- The Washington Times - Wednesday, August 16, 2006

BINT JBEIL, Lebanon — Lebanese sifted through the ruins of shattered towns and villages yesterday, looking for survivors or simply fragments of their former lives, with scant regard for Israeli warnings that it is not yet safe to return.

Rescue crews digging with shovels and bare hands pulled out bodies that could not be recovered while the fighting raged.

Hardly a building remained intact in Bint Jbeil, a Hezbollah stronghold that became the scene of more than a week of intense ground combat.

“My God, my God,” said an elderly woman, her voice so hoarse it was almost inaudible. She stood at the crest of town to look down at the destruction, weeping.

Rescue workers and young men scrambled over the wreckage to reach the rubble of a home that had entombed an entire family.

Doctors from Qatar worked beside townspeople to pry loose huge rocks and twisted steel. They labored for hours, with the smell of decay growing more intense as they got closer.

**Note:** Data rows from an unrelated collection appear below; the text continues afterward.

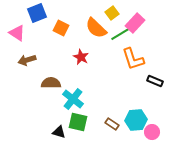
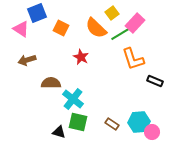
pink triangle: moved 4 px right, 4 px up
cyan hexagon: moved 3 px right, 2 px down
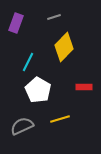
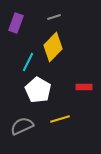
yellow diamond: moved 11 px left
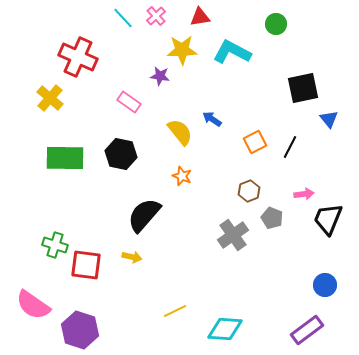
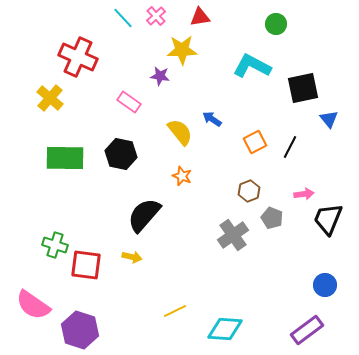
cyan L-shape: moved 20 px right, 14 px down
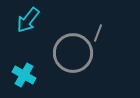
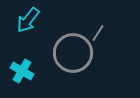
gray line: rotated 12 degrees clockwise
cyan cross: moved 2 px left, 4 px up
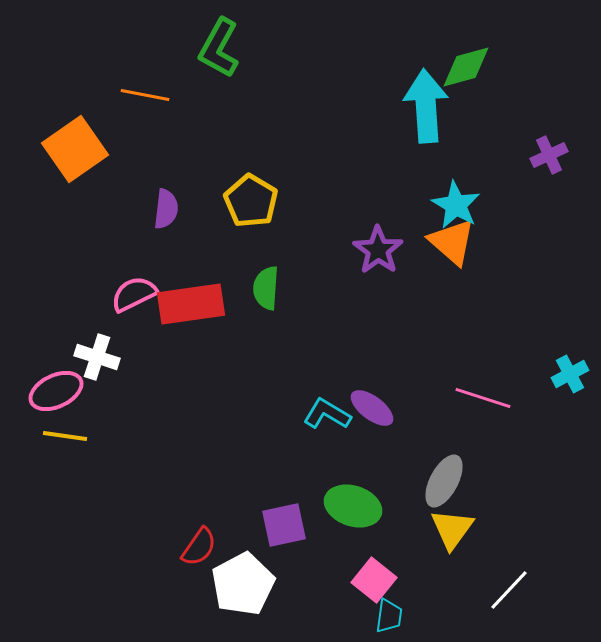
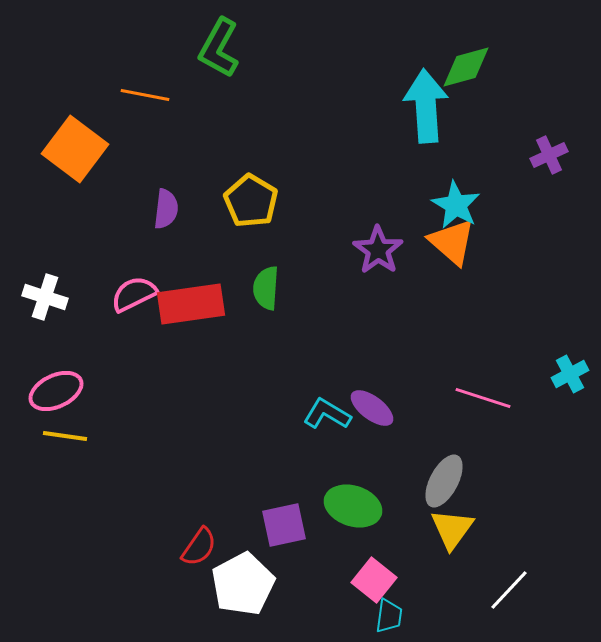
orange square: rotated 18 degrees counterclockwise
white cross: moved 52 px left, 60 px up
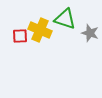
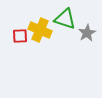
gray star: moved 3 px left; rotated 24 degrees clockwise
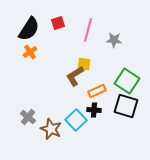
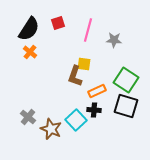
orange cross: rotated 16 degrees counterclockwise
brown L-shape: rotated 40 degrees counterclockwise
green square: moved 1 px left, 1 px up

Despite the thousands of returning residents who have clogged roads since dawn on Monday, only a handful of visibly shocked returnees could be seen in the streets of this and other villages.

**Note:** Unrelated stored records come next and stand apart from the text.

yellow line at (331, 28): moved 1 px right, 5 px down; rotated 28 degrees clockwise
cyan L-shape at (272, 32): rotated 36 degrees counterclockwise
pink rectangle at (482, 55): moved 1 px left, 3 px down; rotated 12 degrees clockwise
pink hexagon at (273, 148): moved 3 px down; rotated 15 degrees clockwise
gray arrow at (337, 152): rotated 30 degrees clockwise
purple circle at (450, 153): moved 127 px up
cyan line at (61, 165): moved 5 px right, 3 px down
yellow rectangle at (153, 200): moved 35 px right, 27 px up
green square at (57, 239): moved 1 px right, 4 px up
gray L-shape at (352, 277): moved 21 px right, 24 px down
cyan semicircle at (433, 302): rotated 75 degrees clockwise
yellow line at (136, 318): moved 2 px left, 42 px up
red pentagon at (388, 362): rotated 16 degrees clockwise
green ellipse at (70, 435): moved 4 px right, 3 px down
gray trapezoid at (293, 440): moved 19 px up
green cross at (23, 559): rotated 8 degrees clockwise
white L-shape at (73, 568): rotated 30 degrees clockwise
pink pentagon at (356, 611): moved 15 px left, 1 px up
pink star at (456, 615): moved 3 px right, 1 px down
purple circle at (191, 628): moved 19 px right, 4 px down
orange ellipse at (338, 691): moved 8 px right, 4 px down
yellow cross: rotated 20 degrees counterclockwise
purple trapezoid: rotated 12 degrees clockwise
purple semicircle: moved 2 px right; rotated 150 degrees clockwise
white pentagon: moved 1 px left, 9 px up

“There are very few people here, and they are hiding,” said Mathias Lenggenhager, a Geneva-based relief manager and agronomist for the International Committee of the Red Cross (ICRC).

The ICRC estimates that fewer than 300 families stayed in southern Lebanon throughout the siege.

Israeli aircraft dropped leaflets warning civilians not to return home until international troops are deployed because “the situation will remain dangerous.”

Relief workers yesterday made it to villages where they fear some residents have been sheltering for a month without provisions. But the agency found few residents to accept food, blankets and hygiene kits. Wire services said relief workers found 15 bodies across southern Lebanon.

Returning to Bint Jbeil is no easy matter, which explains why so few families have made it back.

There is a three- to four-hour traffic jam to get across the Litani River, and the roads are so badly bombed that every few miles the surface gives way to a crater deep enough to swallow a school bus.

Once inside the town, one finds entire streets lost under rubble and pieces of furniture visible through sheared off walls.

The mosque is awash in broken concrete and accented with burned, flipped-over cars.

For the Dbaga family, the pain was overwhelming.

They returned yesterday afternoon to their home in nearby Ainata, but found it leveled.

With nothing left to claim, the family piled back into their car, and spent their last bit of money on gasoline and tried to drive away. But the car bottomed-out on the rough road, the gas tank ruptured.

Despite the assistance of a half-dozen strangers, the car hemorrhaged fuel and the family was stranded.

Strangers passed food and water between vehicles and freely shared cigarettes.

Lebanese soldiers, who are to be deployed in the south as part of a peace agreement brokered by the United Nations, have been working round-the-clock to patch roads and build crossings over the Litani River.

Traditionally, the Lebanese army has maintained only a cosmetic presence in an area controlled by Hezbollah guerrillas.